* [What you are asked to do]: For the records below, report how many lines include the string "minutes", leaving out everything except the number.

┌──

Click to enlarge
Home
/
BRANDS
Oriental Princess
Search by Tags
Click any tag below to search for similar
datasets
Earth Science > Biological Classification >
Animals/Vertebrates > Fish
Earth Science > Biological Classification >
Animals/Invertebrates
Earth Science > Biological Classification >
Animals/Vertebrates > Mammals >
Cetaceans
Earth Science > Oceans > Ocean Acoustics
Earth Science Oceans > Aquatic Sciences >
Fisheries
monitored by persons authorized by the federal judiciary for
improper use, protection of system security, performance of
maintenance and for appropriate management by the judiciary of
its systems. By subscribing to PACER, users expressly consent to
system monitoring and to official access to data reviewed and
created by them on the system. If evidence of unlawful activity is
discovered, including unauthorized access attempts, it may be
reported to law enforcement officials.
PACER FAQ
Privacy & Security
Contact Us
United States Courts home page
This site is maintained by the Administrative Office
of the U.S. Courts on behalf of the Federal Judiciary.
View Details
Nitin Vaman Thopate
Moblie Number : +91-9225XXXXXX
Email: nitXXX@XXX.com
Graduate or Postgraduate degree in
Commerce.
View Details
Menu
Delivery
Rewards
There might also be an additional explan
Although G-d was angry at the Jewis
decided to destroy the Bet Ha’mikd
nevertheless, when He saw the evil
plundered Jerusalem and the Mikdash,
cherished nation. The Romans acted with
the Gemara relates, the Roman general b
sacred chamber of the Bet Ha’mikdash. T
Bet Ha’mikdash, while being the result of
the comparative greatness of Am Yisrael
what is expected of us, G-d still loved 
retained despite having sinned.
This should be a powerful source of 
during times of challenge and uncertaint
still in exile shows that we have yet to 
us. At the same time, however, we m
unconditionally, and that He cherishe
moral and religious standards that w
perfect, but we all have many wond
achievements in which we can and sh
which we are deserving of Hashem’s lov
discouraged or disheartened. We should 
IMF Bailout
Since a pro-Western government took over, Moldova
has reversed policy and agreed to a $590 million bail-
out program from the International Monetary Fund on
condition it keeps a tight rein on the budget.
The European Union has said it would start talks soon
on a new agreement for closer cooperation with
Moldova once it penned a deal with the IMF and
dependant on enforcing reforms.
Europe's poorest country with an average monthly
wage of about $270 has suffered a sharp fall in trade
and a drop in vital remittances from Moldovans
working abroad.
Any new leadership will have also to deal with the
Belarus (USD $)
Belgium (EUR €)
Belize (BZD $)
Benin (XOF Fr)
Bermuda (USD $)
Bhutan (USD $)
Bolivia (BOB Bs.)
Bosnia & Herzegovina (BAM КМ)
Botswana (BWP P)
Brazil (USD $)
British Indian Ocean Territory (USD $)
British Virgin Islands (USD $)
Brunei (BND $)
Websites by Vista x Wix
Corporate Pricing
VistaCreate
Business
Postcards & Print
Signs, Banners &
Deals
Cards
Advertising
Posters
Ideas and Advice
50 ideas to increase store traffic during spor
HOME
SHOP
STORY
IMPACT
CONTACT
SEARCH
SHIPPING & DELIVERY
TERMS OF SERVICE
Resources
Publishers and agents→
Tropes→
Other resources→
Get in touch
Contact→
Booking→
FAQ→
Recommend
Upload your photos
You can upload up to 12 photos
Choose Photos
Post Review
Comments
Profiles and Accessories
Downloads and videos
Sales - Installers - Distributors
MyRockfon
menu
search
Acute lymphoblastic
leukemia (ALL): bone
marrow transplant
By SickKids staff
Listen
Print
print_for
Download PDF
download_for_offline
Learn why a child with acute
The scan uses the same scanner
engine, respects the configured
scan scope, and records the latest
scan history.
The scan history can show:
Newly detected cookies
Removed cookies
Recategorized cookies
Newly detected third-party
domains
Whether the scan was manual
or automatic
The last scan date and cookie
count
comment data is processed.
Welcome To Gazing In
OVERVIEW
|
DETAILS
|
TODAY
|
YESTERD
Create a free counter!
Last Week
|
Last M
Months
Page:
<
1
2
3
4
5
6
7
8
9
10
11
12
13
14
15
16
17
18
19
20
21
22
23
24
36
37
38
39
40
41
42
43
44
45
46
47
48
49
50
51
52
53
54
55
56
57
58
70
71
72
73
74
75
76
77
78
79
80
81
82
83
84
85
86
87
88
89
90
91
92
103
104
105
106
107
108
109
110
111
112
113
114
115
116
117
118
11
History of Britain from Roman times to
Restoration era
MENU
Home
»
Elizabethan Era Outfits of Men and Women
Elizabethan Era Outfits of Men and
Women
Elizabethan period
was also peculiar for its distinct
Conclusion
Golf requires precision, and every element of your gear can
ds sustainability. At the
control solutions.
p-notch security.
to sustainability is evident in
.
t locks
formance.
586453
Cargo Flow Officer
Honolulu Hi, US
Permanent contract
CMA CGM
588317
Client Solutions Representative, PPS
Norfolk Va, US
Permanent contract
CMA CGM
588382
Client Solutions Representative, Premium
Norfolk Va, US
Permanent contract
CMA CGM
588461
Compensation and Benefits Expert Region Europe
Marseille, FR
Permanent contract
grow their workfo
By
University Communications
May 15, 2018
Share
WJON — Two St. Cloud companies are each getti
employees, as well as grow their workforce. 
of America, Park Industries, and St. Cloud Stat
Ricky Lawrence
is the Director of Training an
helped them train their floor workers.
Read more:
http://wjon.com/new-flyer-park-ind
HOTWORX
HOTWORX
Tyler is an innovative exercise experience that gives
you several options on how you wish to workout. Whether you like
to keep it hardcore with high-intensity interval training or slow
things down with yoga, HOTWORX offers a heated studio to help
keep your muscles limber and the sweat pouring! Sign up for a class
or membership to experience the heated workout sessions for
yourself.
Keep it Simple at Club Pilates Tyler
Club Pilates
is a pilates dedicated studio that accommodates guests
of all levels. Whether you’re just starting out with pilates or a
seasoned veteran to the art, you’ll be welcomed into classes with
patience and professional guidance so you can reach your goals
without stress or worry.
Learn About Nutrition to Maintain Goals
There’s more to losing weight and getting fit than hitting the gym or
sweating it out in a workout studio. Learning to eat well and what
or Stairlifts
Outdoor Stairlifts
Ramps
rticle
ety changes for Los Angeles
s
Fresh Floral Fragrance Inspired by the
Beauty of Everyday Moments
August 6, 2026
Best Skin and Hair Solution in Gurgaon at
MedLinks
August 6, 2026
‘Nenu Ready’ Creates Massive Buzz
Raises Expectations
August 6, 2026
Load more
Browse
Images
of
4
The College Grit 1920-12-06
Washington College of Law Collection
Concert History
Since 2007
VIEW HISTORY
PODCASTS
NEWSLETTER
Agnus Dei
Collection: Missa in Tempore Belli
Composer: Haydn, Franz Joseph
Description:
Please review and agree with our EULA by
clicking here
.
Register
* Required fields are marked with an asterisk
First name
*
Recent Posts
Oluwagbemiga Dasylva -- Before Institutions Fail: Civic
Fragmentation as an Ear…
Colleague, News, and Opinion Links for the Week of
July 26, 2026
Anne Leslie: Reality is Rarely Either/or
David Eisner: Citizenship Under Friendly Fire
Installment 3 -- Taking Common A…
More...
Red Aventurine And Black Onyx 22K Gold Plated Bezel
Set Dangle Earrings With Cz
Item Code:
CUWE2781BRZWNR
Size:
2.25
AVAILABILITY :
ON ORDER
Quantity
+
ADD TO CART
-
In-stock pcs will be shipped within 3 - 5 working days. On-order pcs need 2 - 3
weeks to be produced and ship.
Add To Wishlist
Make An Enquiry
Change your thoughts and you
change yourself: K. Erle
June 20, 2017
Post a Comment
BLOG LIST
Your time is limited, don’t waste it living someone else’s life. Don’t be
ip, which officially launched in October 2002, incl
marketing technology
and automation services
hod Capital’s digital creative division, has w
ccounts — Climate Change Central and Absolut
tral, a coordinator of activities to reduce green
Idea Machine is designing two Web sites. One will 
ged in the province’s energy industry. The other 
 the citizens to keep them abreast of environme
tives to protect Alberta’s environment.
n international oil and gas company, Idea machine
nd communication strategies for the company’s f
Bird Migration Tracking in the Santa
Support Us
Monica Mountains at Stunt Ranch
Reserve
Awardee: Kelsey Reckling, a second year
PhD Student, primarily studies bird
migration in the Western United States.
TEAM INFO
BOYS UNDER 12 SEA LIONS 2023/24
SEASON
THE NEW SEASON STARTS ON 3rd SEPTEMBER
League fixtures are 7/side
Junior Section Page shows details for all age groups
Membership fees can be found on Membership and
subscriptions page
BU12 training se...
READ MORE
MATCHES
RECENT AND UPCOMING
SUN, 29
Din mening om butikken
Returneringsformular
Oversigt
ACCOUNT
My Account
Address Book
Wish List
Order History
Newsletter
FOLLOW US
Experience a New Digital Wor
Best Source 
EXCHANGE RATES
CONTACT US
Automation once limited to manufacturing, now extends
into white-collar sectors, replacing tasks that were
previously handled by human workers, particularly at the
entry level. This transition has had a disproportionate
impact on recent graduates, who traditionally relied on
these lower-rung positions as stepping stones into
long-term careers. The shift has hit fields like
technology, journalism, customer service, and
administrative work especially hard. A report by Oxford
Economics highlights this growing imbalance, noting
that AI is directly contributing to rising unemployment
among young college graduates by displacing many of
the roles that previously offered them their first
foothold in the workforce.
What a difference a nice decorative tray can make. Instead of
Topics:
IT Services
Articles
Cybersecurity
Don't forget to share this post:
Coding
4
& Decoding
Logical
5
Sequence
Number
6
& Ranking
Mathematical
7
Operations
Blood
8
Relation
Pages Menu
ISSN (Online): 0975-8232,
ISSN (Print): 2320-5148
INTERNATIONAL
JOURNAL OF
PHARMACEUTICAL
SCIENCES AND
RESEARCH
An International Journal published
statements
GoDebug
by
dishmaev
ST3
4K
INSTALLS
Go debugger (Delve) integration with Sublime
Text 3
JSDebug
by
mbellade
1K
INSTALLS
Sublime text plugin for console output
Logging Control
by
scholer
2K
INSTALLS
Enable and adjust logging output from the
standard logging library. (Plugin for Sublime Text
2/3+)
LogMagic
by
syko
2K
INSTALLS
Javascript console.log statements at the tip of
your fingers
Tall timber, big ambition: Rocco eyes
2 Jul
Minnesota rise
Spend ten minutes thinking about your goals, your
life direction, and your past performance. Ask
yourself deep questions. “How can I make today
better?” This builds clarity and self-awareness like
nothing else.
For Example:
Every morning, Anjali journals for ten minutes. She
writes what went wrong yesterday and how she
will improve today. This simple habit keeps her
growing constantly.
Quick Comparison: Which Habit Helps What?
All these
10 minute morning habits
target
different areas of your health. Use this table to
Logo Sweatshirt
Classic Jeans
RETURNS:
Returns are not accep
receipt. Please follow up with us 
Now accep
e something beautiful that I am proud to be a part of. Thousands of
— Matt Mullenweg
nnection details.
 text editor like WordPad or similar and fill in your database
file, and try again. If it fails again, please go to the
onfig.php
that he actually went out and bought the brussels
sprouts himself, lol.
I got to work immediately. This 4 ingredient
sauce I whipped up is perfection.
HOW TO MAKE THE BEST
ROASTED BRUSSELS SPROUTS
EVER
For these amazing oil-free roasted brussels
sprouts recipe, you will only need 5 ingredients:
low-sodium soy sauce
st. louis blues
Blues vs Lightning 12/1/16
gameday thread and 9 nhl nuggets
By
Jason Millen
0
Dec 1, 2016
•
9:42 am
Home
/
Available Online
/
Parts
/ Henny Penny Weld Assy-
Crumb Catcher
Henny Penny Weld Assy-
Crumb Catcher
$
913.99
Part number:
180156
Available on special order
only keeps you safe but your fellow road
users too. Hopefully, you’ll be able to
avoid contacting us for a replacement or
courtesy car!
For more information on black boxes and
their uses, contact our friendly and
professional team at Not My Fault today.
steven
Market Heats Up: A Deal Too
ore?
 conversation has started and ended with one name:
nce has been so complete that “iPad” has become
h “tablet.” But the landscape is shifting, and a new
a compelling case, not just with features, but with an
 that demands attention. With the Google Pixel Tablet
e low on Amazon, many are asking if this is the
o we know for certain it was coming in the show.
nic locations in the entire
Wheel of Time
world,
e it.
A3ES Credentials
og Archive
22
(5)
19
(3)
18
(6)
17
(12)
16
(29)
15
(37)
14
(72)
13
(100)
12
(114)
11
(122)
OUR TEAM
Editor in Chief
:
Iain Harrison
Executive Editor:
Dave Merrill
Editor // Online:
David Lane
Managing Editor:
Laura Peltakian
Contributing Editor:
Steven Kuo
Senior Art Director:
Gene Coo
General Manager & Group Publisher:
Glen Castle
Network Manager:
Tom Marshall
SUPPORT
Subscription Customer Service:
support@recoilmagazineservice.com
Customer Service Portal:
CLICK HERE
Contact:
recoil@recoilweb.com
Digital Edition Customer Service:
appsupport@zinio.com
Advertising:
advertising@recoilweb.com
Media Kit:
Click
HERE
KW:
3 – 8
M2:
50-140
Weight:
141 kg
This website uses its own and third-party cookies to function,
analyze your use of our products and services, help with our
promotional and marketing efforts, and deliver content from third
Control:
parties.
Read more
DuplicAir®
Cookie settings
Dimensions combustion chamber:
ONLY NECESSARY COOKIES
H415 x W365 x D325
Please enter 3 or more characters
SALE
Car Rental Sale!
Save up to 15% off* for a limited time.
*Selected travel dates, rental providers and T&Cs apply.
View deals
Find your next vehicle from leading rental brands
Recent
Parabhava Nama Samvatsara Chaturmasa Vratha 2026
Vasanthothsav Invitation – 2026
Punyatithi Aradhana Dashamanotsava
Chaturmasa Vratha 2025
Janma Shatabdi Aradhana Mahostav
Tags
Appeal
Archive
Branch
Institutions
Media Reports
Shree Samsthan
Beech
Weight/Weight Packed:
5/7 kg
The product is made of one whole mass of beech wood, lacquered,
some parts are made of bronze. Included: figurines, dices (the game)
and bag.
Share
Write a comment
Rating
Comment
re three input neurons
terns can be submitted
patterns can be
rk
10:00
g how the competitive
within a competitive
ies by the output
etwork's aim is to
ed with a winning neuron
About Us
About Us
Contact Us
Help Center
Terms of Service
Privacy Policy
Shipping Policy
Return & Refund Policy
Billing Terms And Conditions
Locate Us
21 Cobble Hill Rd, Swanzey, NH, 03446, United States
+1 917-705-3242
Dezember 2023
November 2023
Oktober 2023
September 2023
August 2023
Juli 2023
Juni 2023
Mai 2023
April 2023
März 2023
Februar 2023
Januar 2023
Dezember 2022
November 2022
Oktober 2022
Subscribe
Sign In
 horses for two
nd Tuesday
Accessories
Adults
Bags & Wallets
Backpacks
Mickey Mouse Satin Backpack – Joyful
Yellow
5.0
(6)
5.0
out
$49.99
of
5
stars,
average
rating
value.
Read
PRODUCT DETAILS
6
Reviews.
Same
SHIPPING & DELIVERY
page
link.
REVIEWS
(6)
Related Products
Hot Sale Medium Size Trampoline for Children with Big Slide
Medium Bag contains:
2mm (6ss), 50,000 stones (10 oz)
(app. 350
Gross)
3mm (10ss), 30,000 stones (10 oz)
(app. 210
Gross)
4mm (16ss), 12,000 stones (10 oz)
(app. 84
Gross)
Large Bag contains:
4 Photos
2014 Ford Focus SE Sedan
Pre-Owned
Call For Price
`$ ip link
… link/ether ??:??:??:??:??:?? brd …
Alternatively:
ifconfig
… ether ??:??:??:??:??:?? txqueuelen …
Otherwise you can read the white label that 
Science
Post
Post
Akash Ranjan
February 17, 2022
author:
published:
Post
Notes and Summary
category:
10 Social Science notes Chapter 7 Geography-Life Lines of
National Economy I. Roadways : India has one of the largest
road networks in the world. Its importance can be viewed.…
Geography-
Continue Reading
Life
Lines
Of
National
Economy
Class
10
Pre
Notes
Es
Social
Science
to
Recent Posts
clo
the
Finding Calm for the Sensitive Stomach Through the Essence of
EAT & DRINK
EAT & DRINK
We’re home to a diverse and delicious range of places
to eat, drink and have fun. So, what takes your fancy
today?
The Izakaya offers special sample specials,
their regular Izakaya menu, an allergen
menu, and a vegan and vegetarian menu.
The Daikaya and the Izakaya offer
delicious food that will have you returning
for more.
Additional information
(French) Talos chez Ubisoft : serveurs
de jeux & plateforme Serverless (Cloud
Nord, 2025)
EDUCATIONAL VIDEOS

└──

* [Worked solution]: 2